Hello Group,
For those of you who are wanting to use Fusion360 for designing traditional wood type model airplanes, Ive been posting some videos on my workflow and techniques.
https://www.youtube.com/channel/UCoASM9VCb9taMpLwgS8AmRA
If anyone has questions, feel free to ask.
Here are some examples of what I have finally been able to achieve in Fusion.
Have you found a way of applying a surface for the covering material. I tried offset surface and patch the the open space with some success and spectacular failures.
I always start with a full solid model of the entire aircraft. Then "chop" it up into ribs, formers, skin, spars etc. much like Roy does. To get the covering, go back to the starting solid of the entire aircraft and shell it with a very thin thickness. This can then be colored and decals applied as needed.

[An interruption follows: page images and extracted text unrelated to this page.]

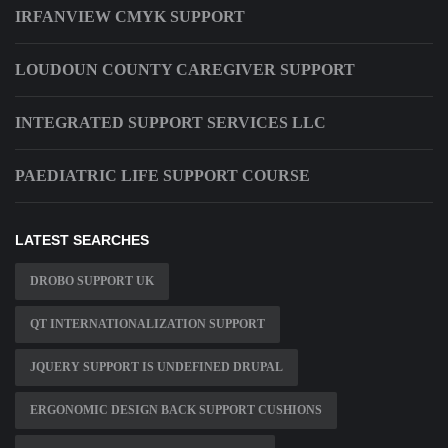
IRFANVIEW CMYK SUPPORT
LOUDOUN COUNTY CAREGIVER SUPPORT
INTEGRATED SUPPORT SERVICES LLC
PAEDIATRIC LIFE SUPPORT COURSE
LATEST SEARCHES
DROBO SUPPORT UK
QT INTERNATIONALIZATION SUPPORT
JQUERY SUPPORT IS UNDEFINED DRUPAL
ERGONOMIC DESIGN BACK SUPPORT CUSHIONS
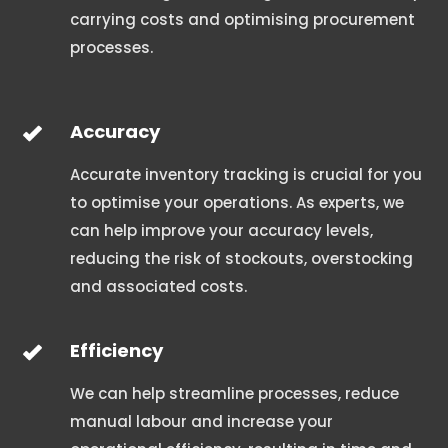
carrying costs and optimising procurement
processes.
Accuracy
Accurate inventory tracking is crucial for you
to optimise your operations. As experts, we
can help improve your accuracy levels,
reducing the risk of stockouts, overstocking
and associated costs.
Efficiency
We can help streamline processes, reduce
manual labour and increase your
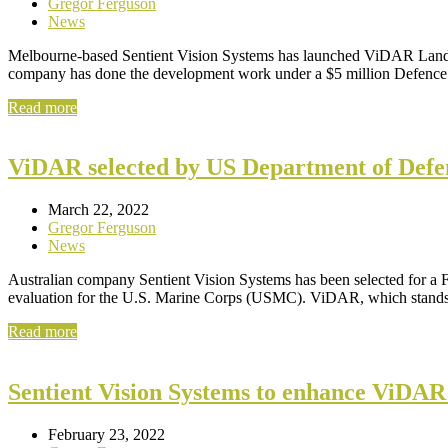
Gregor Ferguson
News
Melbourne-based Sentient Vision Systems has launched ViDAR Land, a
company has done the development work under a $5 million Defen
Read more
ViDAR selected by US Department of Defe
March 22, 2022
Gregor Ferguson
News
Australian company Sentient Vision Systems has been selected for a
evaluation for the U.S. Marine Corps (USMC). ViDAR, which stand
Read more
Sentient Vision Systems to enhance ViDAR
February 23, 2022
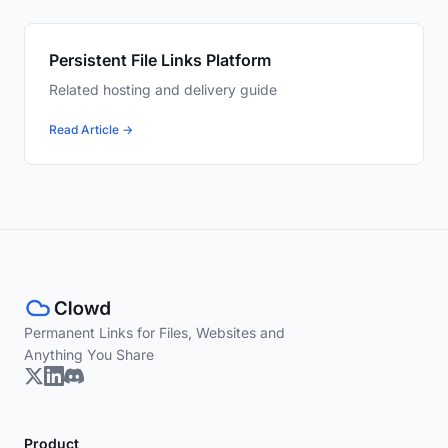
Persistent File Links Platform
Related hosting and delivery guide
Read Article →
Permanent Links for Files, Websites and
Anything You Share
Product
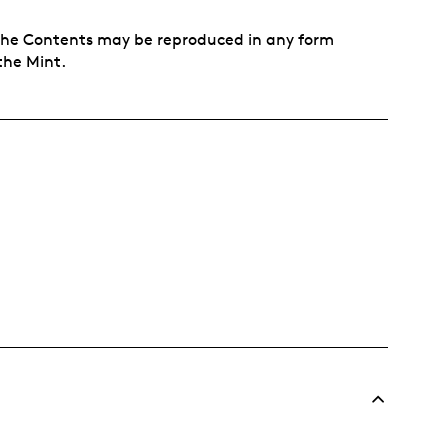
f the Contents may be reproduced in any form
the Mint.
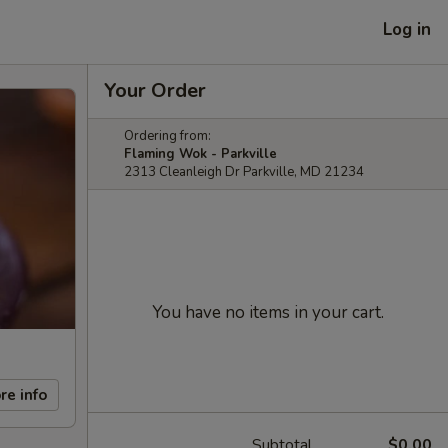
Log in
Your Order
Ordering from:
Flaming Wok - Parkville
2313 Cleanleigh Dr Parkville, MD 21234
You have no items in your cart.
re info
Subtotal
$0.00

Thats probably the easiest way to do it. I always duplicate my solid bodies, and keep them, just in case.
You could also do an offset of the solid body and thicken it.
This is about what the result looks like. Ignore this color scheme. I threw it together from scratch in about 15 minutes since I don't normally model the covering. By the way, I'm aiming more towards the Swiss Air Force scheme.
Depending upon your display card and settings, a thin layer like this may not display correctly. Mine looked terrible until I actually did a ray-trace rendering.
I use Inventor and do a top down design proccess. Everything is derived from, and remains linked to, the base solid model. If I change the base, all parts update to match. I'm not sure if Fusion has this capability.
By the way: Your techniques and tutorial videos are top notch.
Yep, I tend to design outside in. With Fusion, you can alter the design by going back and changing things in the timeline.
Have you posted any of your designs?
And the next question of course, have you built any of these?
This is my current build:
I had never thought of keeping a complete solid body. normally I am working from paper plans or similar then extrude or loft all of the parts.
I do like the idea of working from a solid body for covering simulation.
I remember seeing the ads for that plane way back in the old days!
It's looking really nice!
I wonder if I can do my weight and balance in Fusion?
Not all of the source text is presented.